More speed from ATMEGA328 Internal Clock

I have a board that is designed and produced. It was designed to use an Atmega328 with the internal clock. There is no space on the board to place an external clock. After completing these and testing them I have found that 8Mhz is too slow to complete my main loop actions seamlessly. The main loop involved shifting data out to 20 registers. Is there any way to speed this up without going back to the drawing board on the PCB design? Can another AVR be substituted as a drop in replacement with a faster internal clock? Can the internal clock be made to run faster or doubled to achieve 16Mhz? Or can code optimization double the speed of my display loop?

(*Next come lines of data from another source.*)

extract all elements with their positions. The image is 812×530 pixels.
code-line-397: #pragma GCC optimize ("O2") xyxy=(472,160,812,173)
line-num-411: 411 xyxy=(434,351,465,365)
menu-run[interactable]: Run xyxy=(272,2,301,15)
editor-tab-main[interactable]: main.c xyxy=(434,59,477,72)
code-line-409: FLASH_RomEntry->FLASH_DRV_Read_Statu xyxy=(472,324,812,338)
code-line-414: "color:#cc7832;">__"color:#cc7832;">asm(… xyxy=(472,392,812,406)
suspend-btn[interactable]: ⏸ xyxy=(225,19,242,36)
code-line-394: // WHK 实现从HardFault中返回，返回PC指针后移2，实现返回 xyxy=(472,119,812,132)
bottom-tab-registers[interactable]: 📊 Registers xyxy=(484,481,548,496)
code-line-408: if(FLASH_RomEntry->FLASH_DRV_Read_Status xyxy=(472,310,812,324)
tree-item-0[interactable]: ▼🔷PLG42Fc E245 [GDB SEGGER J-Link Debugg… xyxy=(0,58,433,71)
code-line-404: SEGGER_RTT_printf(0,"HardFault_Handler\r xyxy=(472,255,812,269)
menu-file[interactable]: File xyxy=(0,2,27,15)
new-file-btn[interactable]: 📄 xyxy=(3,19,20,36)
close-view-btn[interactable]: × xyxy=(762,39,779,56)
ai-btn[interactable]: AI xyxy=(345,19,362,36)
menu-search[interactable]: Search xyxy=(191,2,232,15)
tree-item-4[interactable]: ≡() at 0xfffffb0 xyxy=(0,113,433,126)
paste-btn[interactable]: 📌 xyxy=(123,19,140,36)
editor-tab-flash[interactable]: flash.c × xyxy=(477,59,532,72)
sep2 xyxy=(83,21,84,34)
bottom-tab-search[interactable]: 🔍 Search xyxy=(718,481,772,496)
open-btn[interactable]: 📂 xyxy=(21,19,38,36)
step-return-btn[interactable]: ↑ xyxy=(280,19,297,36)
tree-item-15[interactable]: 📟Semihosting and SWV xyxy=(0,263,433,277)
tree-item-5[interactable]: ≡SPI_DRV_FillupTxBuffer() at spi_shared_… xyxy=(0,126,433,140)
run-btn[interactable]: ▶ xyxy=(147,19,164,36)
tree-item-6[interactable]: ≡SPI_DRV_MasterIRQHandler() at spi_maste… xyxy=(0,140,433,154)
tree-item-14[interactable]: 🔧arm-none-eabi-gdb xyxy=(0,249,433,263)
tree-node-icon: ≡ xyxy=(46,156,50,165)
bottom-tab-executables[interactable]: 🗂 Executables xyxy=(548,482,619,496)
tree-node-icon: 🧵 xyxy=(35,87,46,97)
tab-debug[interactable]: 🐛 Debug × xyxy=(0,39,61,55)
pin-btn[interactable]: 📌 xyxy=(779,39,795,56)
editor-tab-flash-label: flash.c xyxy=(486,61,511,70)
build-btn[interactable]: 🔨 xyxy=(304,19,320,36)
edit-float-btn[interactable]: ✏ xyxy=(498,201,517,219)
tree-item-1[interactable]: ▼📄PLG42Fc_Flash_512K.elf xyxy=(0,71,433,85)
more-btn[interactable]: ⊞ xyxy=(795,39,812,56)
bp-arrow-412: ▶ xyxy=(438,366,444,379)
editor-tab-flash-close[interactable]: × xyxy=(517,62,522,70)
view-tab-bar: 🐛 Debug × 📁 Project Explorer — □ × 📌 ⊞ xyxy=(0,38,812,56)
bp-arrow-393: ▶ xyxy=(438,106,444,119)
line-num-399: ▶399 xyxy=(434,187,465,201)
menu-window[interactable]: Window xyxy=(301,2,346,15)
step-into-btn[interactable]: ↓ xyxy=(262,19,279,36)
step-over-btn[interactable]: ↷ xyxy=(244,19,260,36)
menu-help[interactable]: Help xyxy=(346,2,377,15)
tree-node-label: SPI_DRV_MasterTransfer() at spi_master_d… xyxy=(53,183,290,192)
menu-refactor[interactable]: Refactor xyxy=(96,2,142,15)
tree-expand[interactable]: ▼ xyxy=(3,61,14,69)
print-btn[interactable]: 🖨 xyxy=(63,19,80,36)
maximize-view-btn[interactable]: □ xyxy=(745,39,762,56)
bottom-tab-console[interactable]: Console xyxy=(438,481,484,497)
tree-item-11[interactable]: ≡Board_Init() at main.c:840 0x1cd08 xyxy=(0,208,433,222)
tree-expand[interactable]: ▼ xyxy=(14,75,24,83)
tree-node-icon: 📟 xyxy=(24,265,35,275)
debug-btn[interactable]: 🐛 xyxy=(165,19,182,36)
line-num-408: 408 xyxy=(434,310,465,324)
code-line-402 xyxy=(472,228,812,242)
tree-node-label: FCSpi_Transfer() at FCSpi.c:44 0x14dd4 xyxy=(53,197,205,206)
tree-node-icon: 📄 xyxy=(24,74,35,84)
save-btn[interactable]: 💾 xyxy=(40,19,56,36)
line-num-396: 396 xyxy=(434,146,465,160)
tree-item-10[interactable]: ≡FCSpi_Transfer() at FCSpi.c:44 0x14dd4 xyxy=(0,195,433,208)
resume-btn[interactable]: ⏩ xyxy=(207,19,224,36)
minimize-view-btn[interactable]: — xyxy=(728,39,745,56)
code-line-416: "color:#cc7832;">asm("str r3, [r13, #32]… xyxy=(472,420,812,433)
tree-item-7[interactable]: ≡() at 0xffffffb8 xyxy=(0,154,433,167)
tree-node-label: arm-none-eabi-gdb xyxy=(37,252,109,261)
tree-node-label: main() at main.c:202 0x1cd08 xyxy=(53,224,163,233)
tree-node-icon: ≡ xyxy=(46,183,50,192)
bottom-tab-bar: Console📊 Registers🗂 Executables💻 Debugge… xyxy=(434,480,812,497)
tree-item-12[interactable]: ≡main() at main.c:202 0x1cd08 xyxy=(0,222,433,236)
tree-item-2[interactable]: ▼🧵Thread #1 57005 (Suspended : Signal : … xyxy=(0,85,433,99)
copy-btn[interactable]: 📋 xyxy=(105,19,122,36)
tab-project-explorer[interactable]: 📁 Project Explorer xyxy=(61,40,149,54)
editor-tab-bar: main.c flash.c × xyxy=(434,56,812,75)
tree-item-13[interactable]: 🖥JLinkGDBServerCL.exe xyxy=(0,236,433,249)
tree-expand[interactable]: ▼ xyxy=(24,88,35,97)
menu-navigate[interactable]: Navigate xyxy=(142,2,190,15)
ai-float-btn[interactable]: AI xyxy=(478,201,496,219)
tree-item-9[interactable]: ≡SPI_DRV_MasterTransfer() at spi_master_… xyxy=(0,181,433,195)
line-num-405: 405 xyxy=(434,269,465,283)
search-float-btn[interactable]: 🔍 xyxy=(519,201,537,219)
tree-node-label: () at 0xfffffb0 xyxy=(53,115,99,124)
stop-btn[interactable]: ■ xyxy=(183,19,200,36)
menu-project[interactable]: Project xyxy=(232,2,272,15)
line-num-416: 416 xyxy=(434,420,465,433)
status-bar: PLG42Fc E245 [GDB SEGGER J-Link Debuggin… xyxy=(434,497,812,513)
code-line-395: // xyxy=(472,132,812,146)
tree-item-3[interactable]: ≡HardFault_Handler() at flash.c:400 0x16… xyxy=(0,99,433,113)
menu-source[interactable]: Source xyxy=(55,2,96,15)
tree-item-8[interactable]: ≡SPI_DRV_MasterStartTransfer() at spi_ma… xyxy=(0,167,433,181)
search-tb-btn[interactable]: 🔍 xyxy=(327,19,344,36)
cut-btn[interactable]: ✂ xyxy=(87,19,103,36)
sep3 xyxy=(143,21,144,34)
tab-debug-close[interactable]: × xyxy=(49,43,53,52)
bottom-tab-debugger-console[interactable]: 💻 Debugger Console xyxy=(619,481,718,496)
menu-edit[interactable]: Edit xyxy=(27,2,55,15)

The application is a matrix display that has 50 columns and 7 rows. The registers are the display buffers and represent the current state of the display. Because of the multiplexing in the matrix, only 1/5 of the pixels are illuminated at any given time. In order to trick the eyes into seeing all lit at the same time the speed needs to be faster. The display flickers with the interal clock. If I connect and UNO board instead of using the on board ATMEGA328 (QFP) it works good. So the difference between 8Mhz and 16Mhz is visible. If I can double the speed of the display loop than that is a solution. Below is the loop, for reference, latchPin = 8, clockPin = 12, dataPin = 11.

Is there any way to speed this up without going back to the drawing board on the PCB design?

You can't speed up the clock, but you might be able to rewrite the code for more speed.

I see a lot of shiftOut(). You could speed that up A LOT by using the hardware SPI.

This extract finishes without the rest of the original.